10 ways to get off the beaten track

There is an ever-present, yet largely unspoken discussion that goes on with travellers. It’s the traveller vs. tourist mentality where a tourist is there to tick a box, read the guide book and follow other tourists, and the traveller is more up for adventurous, serendipitous experiences.

While these two types of people definitely exist, I think it’s a little pretentious to think one is better than the other (and I’m definitely talking to past me in this instance). Different people are just up for different types of experiences. Regardless, if you want to get away from the crowds and create your own unique experiences, let these ideas inspire your creativity.

Hop on an early train. Return late at night.

Trains are a great way to explore. Not only is the window a gateway to a countryside you might not otherwise see, it’s an easy way to make a day trip outside of a city. I know in England, trains are not only a great way get around the island nation, but there are sooooo many little villages you could explore just by picking a stop at random. And when I spent a weekend in Copenhagen, one of those days I caught a train to Sweden. I visited 3 little towns with no plan and had a fantastic time.

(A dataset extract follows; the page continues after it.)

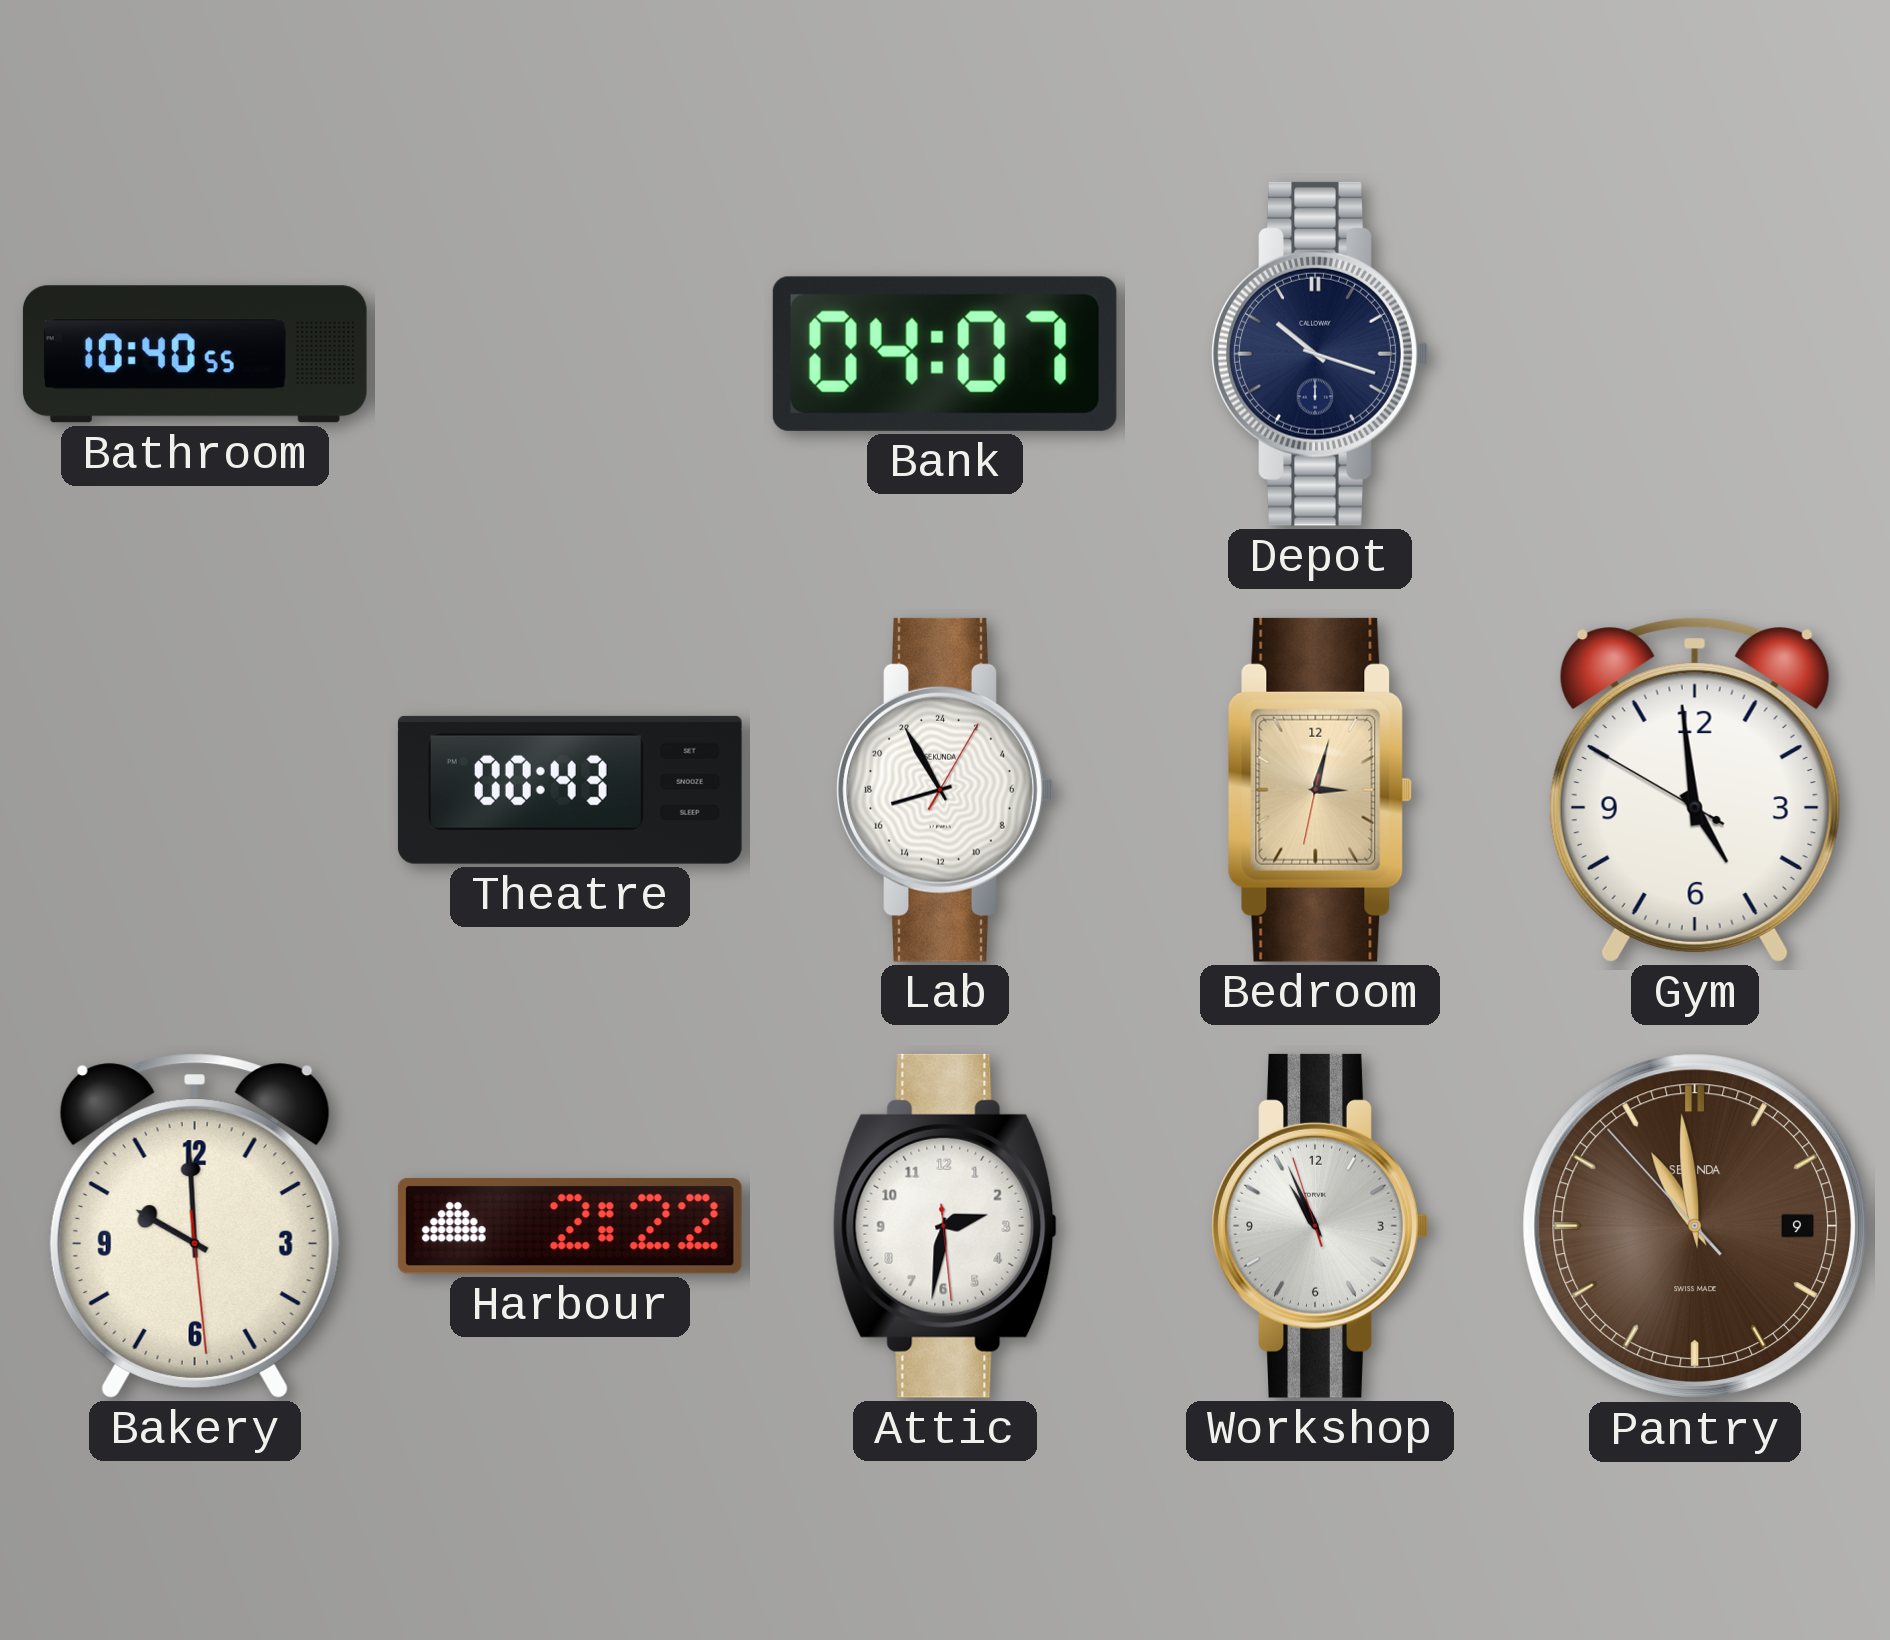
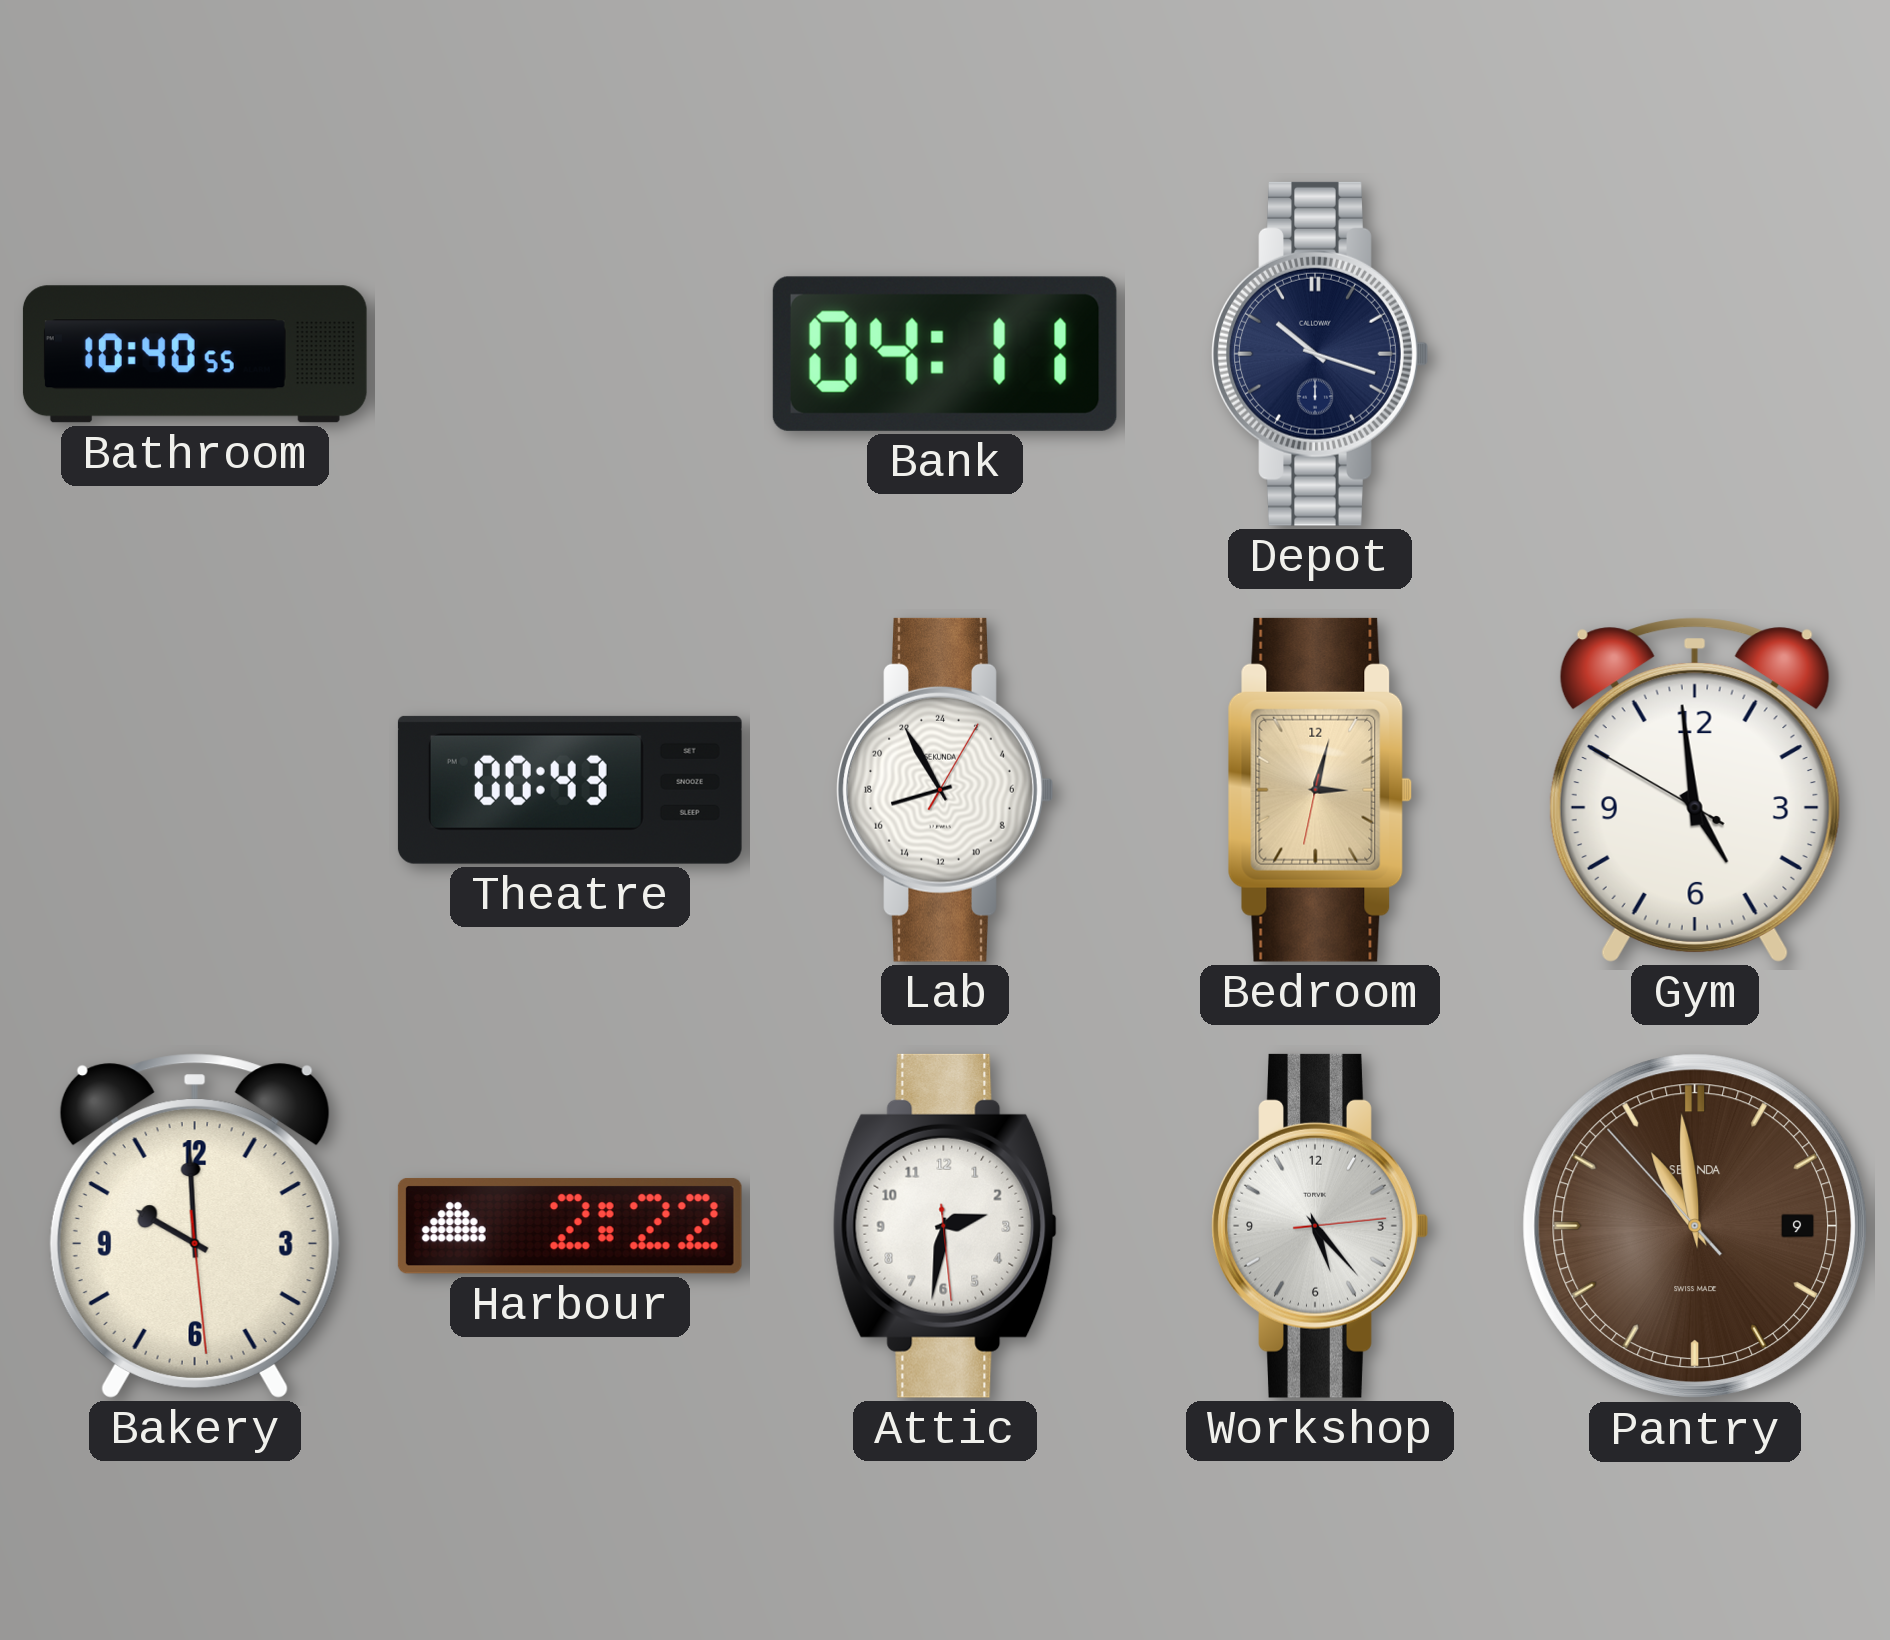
Bank: 04:07 -> 04:11
Workshop: 10:55 -> 5:23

Lake District hike near Windemere, UK
Lake District hike near Windemere

Ask a local like your barista or bartender where they like to hang out

When I travel I love finding cool places for coffee in the morning, and unique places for beer…later that morning. When it comes to finding places only locals know about, why not go straight to the source? Ask your order taker where they like to goof off and I have no doubt they’ll give you more than one.

Follow a local

I mean, be inconspicuous; don’t be weird about it. Just find someone that looks interesting, might be going somewhere interesting, and see where they end up.

And you know, if you really do want to up the ante, you can always still be weird about it.

Sleep in the suburbs

When you stay in a city, chances are that you won’t actually leave the city for exploration purposes unless there’s a specific reason. If you stay in the suburbs, not only will it be a bit cheaper, but you’ll likely experience the local transportation system and see a part of town you otherwise wouldn’t.

A perfect example is when I visited Amsterdam for about 4 days. I stayed about a 30-minute train ride from the city at (in my opinion) the best hostel in the world. It was set on a property near a lake which was fun to explore, and a short bike ride away was a town called Abcoude, quiet and quaint just waiting for me to explore.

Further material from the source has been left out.